Database development

T

Tom Anderson

Thats what additional indexes are for. For example, to support the
following example you'd want indexes on doc.keyword and folder.name,
since they'll probably be used often for data selection and sorting.
We'll assume that the DB designer was sensible and put indexes on both
table's prime keys. Your example requirement could be satisfied with a
single query, which would involve a prime key join and use the additional
indexes to select the rows to be included in the dataset. Something like
this:

SELECT required fields
from folder f, document d
where f.key = d.folderkey
and d.keyword = 'FOO'
and f.name = 'Reports';

Any decent RDBMS should be able to optimise that type of query and would
return just the required result set.

I suspect documents may have more than one keyword, in which case your
query might look like:

SELECT required fields
from folder f, document d
where f.key = d.folderkey
and d.keyword LIKE '%FOO%' -- if keywords are packed space-separated into one column (bad idea)
and f.name = 'Reports';

Or:

SELECT required fields
from folder f, document d, keyword k
where f.key = d.folderkey and d.key = k.documentkey
and k.word = 'FOO' -- if keyword is a relation (documentkey, word)
and f.name = 'Reports';

Or even:

SELECT required fields
from folder f, document d, document_keywords dk, keyword k
where f.key = d.folderkey and d.key = dk.documentkey and dk.keywordkey = k.key
and k.word = 'FOO' -- if keywords are first-class and there is a join table (fully normalised but overcomplicated)
and f.name = 'Reports';
Why would you need to do that? A correctly written query will only
return the data you need, present it in the order you want and not slow
database updates down by requiring additional reference tables which
must be maintained.

I think the OP is saying he would have to navigate in that way if he was
using ORM rather than SQL. That still isn't true, though, because in JPA
you have JP-QL, which is more or less isomorphic to SQL, and in fact
simpler, because the mapping of relationships to properties makes joins
easier to express:

select doc from Document doc
where
'FOO' in doc.keywords
and doc.folder.name = 'Reports'

(i think)

tom
 
L

Lew

Tom said:
I think the OP is saying he would have to navigate in that way if he was
using ORM rather than SQL. That still isn't true, though, because in JPA
you have JP-QL, which is more or less isomorphic to SQL, and in fact
simpler, because the mapping of relationships to properties makes joins
easier to express:

select doc from Document doc
where
  'FOO' in doc.keywords
  and doc.folder.name = 'Reports'

(i [sic] think)

What you wrote looks correct, but I am fairly certain it requires
'keywords' to be expressed as a collection (probably a 'Set'), which
is best done if the keywords are in their own table, which they should
be anyway. I don't think it works with the space-separated list of
keywords as in your first of three examples.

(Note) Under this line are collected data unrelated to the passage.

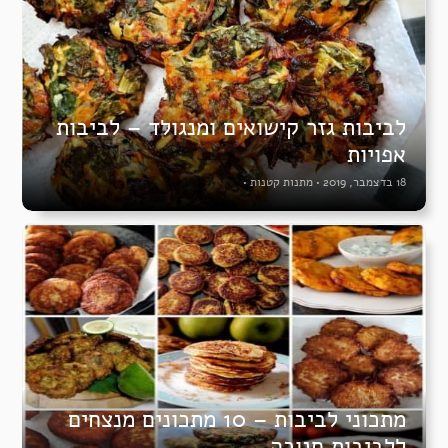
לביבות גזר קישואים ומנגולד – לביבות
אפויות
18 בדצמבר, 2019
•
מתנות קטנות
•
מתכוני לביבות – 10 מתכונים מנצחים
ללביבות חנוכה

Your second example, as you hint, is probably optimal and the third
overkill.
 
R

Robert Klemme

I don't think the big benefits of ORM (Hibernate or JPA or one of the
alternatives) are in the writing of the code. It still requires
somebody that knows both the ORM framework and the database well
to write really efficient code.

The big benefits are for reading the code. Everyone can read the
the code using ORM and immediately understand what it does without
looking at tons of code that uses JDBC and SQL. It is maintenance
friendly.

So you are saying that I need skilled people to write the initial code
and can give maintenance to less skilled people because the ORM using
code is easy to read? I am not sure that is a good strategy. Over time
software tends to decay because more and more bug fixes are applied and
features added. If only the people knew internals of ORM that wrote the
initial code I see a good chance that maintainers wreck havoc on the
performance and potentially the whole application if they change /
extend the easy readable code without knowing the tool they are using.
Even a change as seemingly simple as that of a field type from "int" to
"String" might have dramatic consequences. And just think of the woes
of schema migration: if you have an installed base you urgently need
someone who understands the DB underneath and the ORM tool to come up
with a feasible migration strategy that.

Btw, did I mention that I believe database independence is a myth? :)

Kind regards

robert
 
T

Tom Anderson

Tom said:
I think the OP is saying he would have to navigate in that way if he
was using ORM rather than SQL. That still isn't true, though, because
in JPA you have JP-QL, which is more or less isomorphic to SQL, and in
fact simpler, because the mapping of relationships to properties makes
joins easier to express:

select doc from Document doc
where
  'FOO' in doc.keywords
  and doc.folder.name = 'Reports'

(i [sic] think)

What you wrote looks correct, but I am fairly certain it requires
'keywords' to be expressed as a collection (probably a 'Set'), which is
best done if the keywords are in their own table, which they should be
anyway. I don't think it works with the space-separated list of
keywords as in your first of three examples.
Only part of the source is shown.